• Problem requirements
Reproduce the entries in full and exactly. Pictures stay out.

• Document structure recognition data
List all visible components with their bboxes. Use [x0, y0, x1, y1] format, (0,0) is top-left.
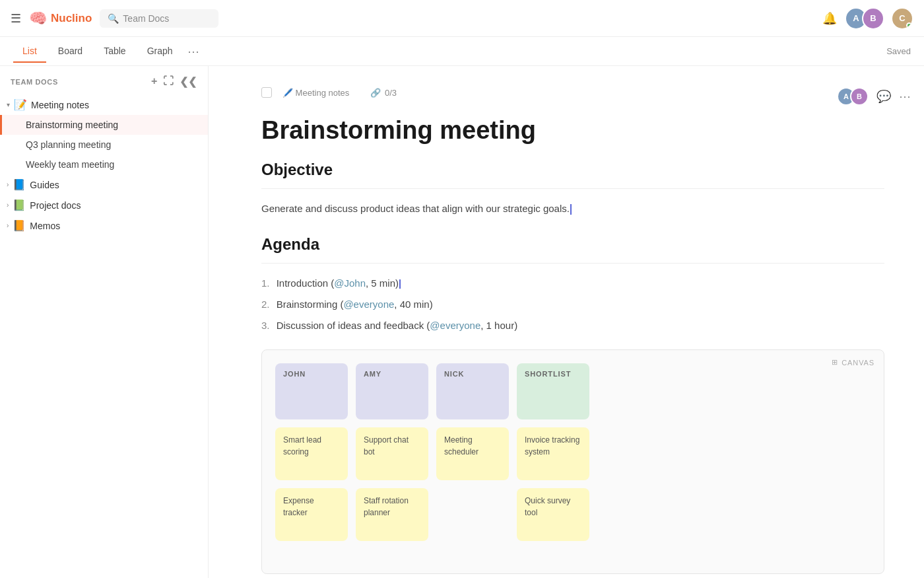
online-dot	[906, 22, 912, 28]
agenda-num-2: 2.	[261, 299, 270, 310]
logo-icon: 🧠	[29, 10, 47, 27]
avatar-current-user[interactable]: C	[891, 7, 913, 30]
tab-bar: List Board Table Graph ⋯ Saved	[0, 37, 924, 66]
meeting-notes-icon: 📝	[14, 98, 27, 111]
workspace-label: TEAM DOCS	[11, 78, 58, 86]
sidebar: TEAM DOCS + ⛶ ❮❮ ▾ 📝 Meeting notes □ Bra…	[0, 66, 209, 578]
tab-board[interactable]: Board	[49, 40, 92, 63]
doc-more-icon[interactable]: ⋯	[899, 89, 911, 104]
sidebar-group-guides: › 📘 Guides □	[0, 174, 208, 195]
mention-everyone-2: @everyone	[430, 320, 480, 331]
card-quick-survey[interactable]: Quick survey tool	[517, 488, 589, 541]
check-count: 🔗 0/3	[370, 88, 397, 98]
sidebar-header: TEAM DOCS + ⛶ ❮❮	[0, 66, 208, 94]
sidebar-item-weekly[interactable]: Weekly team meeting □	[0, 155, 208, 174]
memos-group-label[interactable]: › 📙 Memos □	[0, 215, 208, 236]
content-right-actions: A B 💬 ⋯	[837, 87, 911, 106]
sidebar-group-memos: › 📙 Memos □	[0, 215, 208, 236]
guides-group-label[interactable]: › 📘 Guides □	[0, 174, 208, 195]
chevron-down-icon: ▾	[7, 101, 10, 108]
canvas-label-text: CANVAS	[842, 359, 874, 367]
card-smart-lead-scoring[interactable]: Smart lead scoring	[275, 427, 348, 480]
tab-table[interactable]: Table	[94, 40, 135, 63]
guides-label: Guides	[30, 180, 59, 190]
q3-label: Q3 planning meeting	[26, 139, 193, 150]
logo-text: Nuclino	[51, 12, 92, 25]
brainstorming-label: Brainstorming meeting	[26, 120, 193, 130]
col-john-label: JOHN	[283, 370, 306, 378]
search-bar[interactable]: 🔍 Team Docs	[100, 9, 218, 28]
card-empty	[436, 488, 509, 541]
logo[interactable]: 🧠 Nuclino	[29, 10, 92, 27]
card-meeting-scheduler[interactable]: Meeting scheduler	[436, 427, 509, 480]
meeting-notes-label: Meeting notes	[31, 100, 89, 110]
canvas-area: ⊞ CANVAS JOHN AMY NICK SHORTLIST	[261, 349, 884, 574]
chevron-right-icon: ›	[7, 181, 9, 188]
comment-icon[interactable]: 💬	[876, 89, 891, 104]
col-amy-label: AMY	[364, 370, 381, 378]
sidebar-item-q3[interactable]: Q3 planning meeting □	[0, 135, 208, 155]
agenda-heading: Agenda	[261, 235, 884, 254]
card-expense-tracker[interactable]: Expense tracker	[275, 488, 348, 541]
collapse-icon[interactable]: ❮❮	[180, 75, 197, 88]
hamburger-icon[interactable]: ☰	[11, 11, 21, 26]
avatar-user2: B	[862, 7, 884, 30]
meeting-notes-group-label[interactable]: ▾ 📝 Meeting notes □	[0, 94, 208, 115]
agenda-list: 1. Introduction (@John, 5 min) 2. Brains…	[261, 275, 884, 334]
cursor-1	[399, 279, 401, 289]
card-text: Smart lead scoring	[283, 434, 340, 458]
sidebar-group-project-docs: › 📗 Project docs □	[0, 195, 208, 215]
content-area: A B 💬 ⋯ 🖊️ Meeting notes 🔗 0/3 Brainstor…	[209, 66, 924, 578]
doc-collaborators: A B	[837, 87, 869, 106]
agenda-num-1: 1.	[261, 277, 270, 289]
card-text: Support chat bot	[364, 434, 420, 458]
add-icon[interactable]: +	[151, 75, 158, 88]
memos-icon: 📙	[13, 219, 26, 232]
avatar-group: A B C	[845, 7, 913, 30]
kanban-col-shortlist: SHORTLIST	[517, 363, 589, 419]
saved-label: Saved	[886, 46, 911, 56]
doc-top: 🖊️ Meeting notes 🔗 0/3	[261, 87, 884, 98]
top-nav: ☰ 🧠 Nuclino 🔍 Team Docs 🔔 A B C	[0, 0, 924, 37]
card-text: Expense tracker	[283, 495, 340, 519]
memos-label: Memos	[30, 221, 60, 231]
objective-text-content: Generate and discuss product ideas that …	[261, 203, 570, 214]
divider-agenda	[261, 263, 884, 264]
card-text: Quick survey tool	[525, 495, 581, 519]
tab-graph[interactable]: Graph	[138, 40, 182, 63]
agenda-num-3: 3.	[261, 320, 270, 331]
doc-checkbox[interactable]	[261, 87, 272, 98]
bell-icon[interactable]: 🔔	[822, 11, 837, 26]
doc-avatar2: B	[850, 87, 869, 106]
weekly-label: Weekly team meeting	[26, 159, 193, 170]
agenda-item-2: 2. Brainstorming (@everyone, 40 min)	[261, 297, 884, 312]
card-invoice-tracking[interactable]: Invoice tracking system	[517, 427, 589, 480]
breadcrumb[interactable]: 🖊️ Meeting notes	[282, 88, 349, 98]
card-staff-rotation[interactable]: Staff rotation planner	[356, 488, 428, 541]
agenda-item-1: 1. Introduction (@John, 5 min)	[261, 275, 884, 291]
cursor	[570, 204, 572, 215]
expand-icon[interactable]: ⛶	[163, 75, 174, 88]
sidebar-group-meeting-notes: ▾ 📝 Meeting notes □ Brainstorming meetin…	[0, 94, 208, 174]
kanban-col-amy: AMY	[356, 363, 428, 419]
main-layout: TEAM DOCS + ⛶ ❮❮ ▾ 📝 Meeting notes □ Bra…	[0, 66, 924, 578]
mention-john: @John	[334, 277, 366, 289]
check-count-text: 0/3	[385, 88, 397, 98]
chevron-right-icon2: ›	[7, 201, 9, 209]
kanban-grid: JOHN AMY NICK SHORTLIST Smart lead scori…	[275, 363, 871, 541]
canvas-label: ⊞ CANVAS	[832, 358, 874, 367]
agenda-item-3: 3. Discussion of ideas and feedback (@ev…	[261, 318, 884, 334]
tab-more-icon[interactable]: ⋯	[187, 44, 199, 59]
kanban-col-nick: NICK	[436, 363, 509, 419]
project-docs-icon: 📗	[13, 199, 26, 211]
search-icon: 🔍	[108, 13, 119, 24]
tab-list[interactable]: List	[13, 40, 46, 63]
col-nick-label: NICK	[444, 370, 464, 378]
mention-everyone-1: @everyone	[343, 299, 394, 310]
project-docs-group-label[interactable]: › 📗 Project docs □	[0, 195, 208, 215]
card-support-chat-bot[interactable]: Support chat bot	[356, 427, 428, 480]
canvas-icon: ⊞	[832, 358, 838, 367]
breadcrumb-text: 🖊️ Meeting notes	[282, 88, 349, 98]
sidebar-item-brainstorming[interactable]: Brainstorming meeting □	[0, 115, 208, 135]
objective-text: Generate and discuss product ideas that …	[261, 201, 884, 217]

• Written response
List all visible components with their bboxes. Use [x0, y0, x1, y1] format, (0,0) is top-left.
online-dot	[906, 22, 912, 28]
agenda-num-2: 2.	[261, 299, 270, 310]
logo-icon: 🧠	[29, 10, 47, 27]
avatar-current-user[interactable]: C	[891, 7, 913, 30]
tab-bar: List Board Table Graph ⋯ Saved	[0, 37, 924, 66]
meeting-notes-icon: 📝	[14, 98, 27, 111]
workspace-label: TEAM DOCS	[11, 78, 58, 86]
sidebar: TEAM DOCS + ⛶ ❮❮ ▾ 📝 Meeting notes □ Bra…	[0, 66, 209, 578]
tab-board[interactable]: Board	[49, 40, 92, 63]
doc-more-icon[interactable]: ⋯	[899, 89, 911, 104]
sidebar-group-guides: › 📘 Guides □	[0, 174, 208, 195]
mention-everyone-2: @everyone	[430, 320, 480, 331]
card-quick-survey[interactable]: Quick survey tool	[517, 488, 589, 541]
check-count: 🔗 0/3	[370, 88, 397, 98]
sidebar-header: TEAM DOCS + ⛶ ❮❮	[0, 66, 208, 94]
sidebar-item-weekly[interactable]: Weekly team meeting □	[0, 155, 208, 174]
memos-group-label[interactable]: › 📙 Memos □	[0, 215, 208, 236]
content-right-actions: A B 💬 ⋯	[837, 87, 911, 106]
sidebar-group-memos: › 📙 Memos □	[0, 215, 208, 236]
guides-group-label[interactable]: › 📘 Guides □	[0, 174, 208, 195]
chevron-down-icon: ▾	[7, 101, 10, 108]
canvas-label-text: CANVAS	[842, 359, 874, 367]
card-smart-lead-scoring[interactable]: Smart lead scoring	[275, 427, 348, 480]
tab-table[interactable]: Table	[94, 40, 135, 63]
guides-label: Guides	[30, 180, 59, 190]
q3-label: Q3 planning meeting	[26, 139, 193, 150]
logo-text: Nuclino	[51, 12, 92, 25]
brainstorming-label: Brainstorming meeting	[26, 120, 193, 130]
col-john-label: JOHN	[283, 370, 306, 378]
search-bar[interactable]: 🔍 Team Docs	[100, 9, 218, 28]
card-empty	[436, 488, 509, 541]
logo[interactable]: 🧠 Nuclino	[29, 10, 92, 27]
card-meeting-scheduler[interactable]: Meeting scheduler	[436, 427, 509, 480]
meeting-notes-label: Meeting notes	[31, 100, 89, 110]
canvas-area: ⊞ CANVAS JOHN AMY NICK SHORTLIST	[261, 349, 884, 574]
chevron-right-icon: ›	[7, 181, 9, 188]
comment-icon[interactable]: 💬	[876, 89, 891, 104]
col-amy-label: AMY	[364, 370, 381, 378]
sidebar-item-q3[interactable]: Q3 planning meeting □	[0, 135, 208, 155]
agenda-heading: Agenda	[261, 235, 884, 254]
card-expense-tracker[interactable]: Expense tracker	[275, 488, 348, 541]
collapse-icon[interactable]: ❮❮	[180, 75, 197, 88]
hamburger-icon[interactable]: ☰	[11, 11, 21, 26]
avatar-user2: B	[862, 7, 884, 30]
meeting-notes-group-label[interactable]: ▾ 📝 Meeting notes □	[0, 94, 208, 115]
agenda-list: 1. Introduction (@John, 5 min) 2. Brains…	[261, 275, 884, 334]
cursor-1	[399, 279, 401, 289]
card-text: Smart lead scoring	[283, 434, 340, 458]
sidebar-group-project-docs: › 📗 Project docs □	[0, 195, 208, 215]
content-area: A B 💬 ⋯ 🖊️ Meeting notes 🔗 0/3 Brainstor…	[209, 66, 924, 578]
doc-collaborators: A B	[837, 87, 869, 106]
agenda-num-1: 1.	[261, 277, 270, 289]
card-text: Support chat bot	[364, 434, 420, 458]
add-icon[interactable]: +	[151, 75, 158, 88]
memos-icon: 📙	[13, 219, 26, 232]
avatar-group: A B C	[845, 7, 913, 30]
kanban-col-shortlist: SHORTLIST	[517, 363, 589, 419]
saved-label: Saved	[886, 46, 911, 56]
doc-top: 🖊️ Meeting notes 🔗 0/3	[261, 87, 884, 98]
top-nav: ☰ 🧠 Nuclino 🔍 Team Docs 🔔 A B C	[0, 0, 924, 37]
card-text: Expense tracker	[283, 495, 340, 519]
memos-label: Memos	[30, 221, 60, 231]
objective-text-content: Generate and discuss product ideas that …	[261, 203, 570, 214]
divider-agenda	[261, 263, 884, 264]
card-text: Quick survey tool	[525, 495, 581, 519]
tab-graph[interactable]: Graph	[138, 40, 182, 63]
agenda-num-3: 3.	[261, 320, 270, 331]
doc-checkbox[interactable]	[261, 87, 272, 98]
bell-icon[interactable]: 🔔	[822, 11, 837, 26]
doc-avatar2: B	[850, 87, 869, 106]
weekly-label: Weekly team meeting	[26, 159, 193, 170]
agenda-item-2: 2. Brainstorming (@everyone, 40 min)	[261, 297, 884, 312]
card-invoice-tracking[interactable]: Invoice tracking system	[517, 427, 589, 480]
breadcrumb[interactable]: 🖊️ Meeting notes	[282, 88, 349, 98]
card-staff-rotation[interactable]: Staff rotation planner	[356, 488, 428, 541]
agenda-item-1: 1. Introduction (@John, 5 min)	[261, 275, 884, 291]
cursor	[570, 204, 572, 215]
expand-icon[interactable]: ⛶	[163, 75, 174, 88]
sidebar-group-meeting-notes: ▾ 📝 Meeting notes □ Brainstorming meetin…	[0, 94, 208, 174]
kanban-col-amy: AMY	[356, 363, 428, 419]
main-layout: TEAM DOCS + ⛶ ❮❮ ▾ 📝 Meeting notes □ Bra…	[0, 66, 924, 578]
mention-john: @John	[334, 277, 366, 289]
check-count-text: 0/3	[385, 88, 397, 98]
chevron-right-icon2: ›	[7, 201, 9, 209]
kanban-grid: JOHN AMY NICK SHORTLIST Smart lead scori…	[275, 363, 871, 541]
canvas-label: ⊞ CANVAS	[832, 358, 874, 367]
agenda-item-3: 3. Discussion of ideas and feedback (@ev…	[261, 318, 884, 334]
tab-more-icon[interactable]: ⋯	[187, 44, 199, 59]
kanban-col-nick: NICK	[436, 363, 509, 419]
project-docs-icon: 📗	[13, 199, 26, 211]
search-icon: 🔍	[108, 13, 119, 24]
tab-list[interactable]: List	[13, 40, 46, 63]
col-nick-label: NICK	[444, 370, 464, 378]
mention-everyone-1: @everyone	[343, 299, 394, 310]
project-docs-group-label[interactable]: › 📗 Project docs □	[0, 195, 208, 215]
card-support-chat-bot[interactable]: Support chat bot	[356, 427, 428, 480]
canvas-icon: ⊞	[832, 358, 838, 367]
breadcrumb-text: 🖊️ Meeting notes	[282, 88, 349, 98]
sidebar-item-brainstorming[interactable]: Brainstorming meeting □	[0, 115, 208, 135]
objective-text: Generate and discuss product ideas that …	[261, 201, 884, 217]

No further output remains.